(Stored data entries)
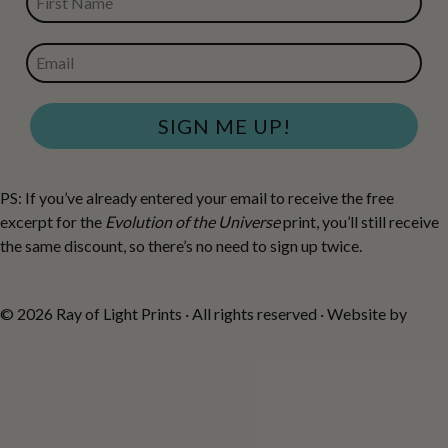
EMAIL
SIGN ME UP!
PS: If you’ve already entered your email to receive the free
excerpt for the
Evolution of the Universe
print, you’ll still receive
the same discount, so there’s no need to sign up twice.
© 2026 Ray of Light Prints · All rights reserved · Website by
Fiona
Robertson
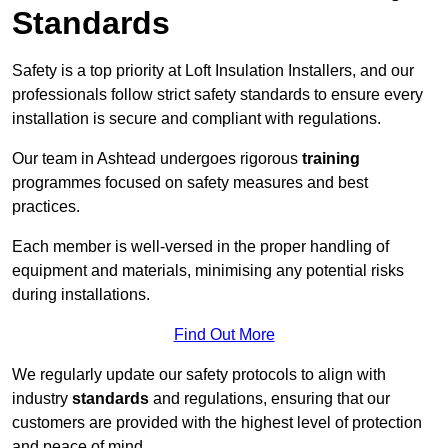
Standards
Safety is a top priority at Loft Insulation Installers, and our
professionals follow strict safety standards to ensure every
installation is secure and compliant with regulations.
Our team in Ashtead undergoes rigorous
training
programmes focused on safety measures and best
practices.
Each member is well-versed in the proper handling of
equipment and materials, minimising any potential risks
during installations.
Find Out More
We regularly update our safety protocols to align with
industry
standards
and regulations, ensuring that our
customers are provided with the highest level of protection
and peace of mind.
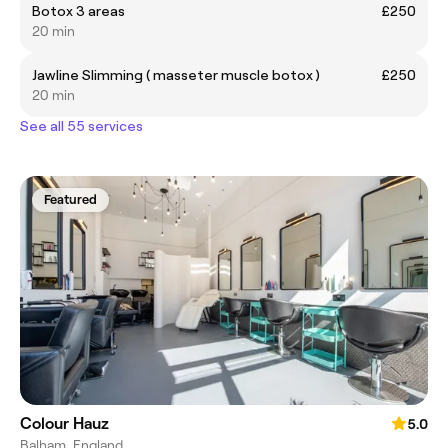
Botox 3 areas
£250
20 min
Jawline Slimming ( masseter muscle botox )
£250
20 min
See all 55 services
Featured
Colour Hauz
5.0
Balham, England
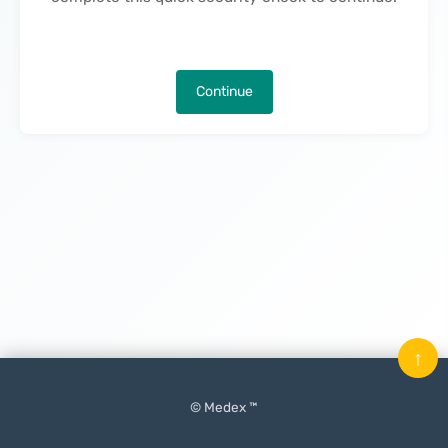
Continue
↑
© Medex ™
* * *
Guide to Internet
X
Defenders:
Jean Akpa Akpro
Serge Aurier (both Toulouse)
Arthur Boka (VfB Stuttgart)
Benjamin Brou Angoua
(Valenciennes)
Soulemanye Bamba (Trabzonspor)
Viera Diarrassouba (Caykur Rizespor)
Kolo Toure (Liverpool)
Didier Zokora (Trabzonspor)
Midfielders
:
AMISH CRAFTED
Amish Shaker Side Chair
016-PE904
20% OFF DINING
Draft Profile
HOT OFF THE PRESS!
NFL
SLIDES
* * *
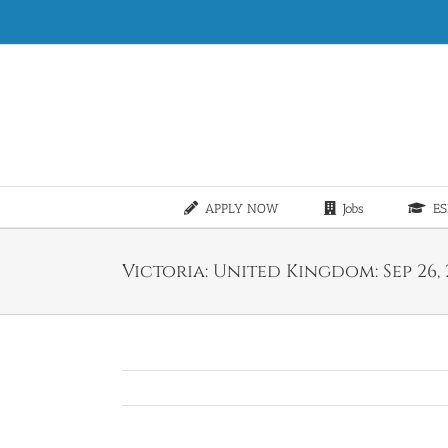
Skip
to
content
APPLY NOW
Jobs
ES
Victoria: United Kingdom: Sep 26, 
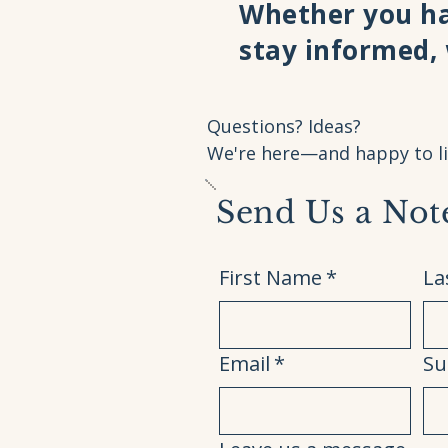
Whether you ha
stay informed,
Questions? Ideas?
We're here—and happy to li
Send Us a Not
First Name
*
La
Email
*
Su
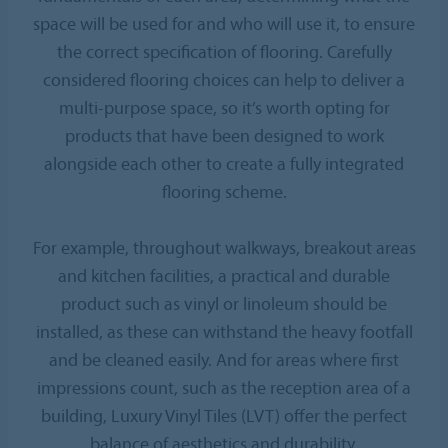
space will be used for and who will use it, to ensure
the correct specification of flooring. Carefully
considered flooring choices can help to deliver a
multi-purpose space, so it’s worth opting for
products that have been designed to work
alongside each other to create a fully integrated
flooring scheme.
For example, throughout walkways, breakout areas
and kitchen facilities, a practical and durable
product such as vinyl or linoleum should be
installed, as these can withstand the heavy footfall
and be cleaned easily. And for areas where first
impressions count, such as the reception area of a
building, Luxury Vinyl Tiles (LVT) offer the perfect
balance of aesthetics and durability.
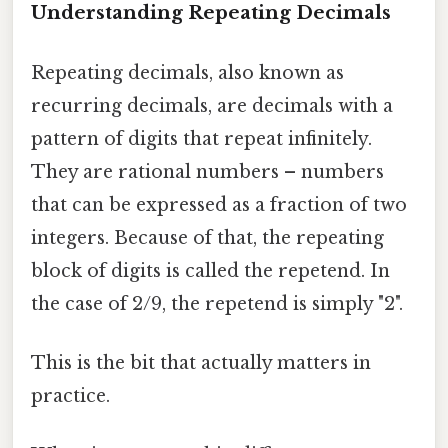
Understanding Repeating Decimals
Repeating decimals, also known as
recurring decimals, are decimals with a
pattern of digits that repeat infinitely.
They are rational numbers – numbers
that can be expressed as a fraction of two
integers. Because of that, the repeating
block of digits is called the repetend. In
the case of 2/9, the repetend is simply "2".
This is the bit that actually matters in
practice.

▶ WHAT TO DO
Report only the number of lines above that contain "ensure".

▶ OUTPUT
2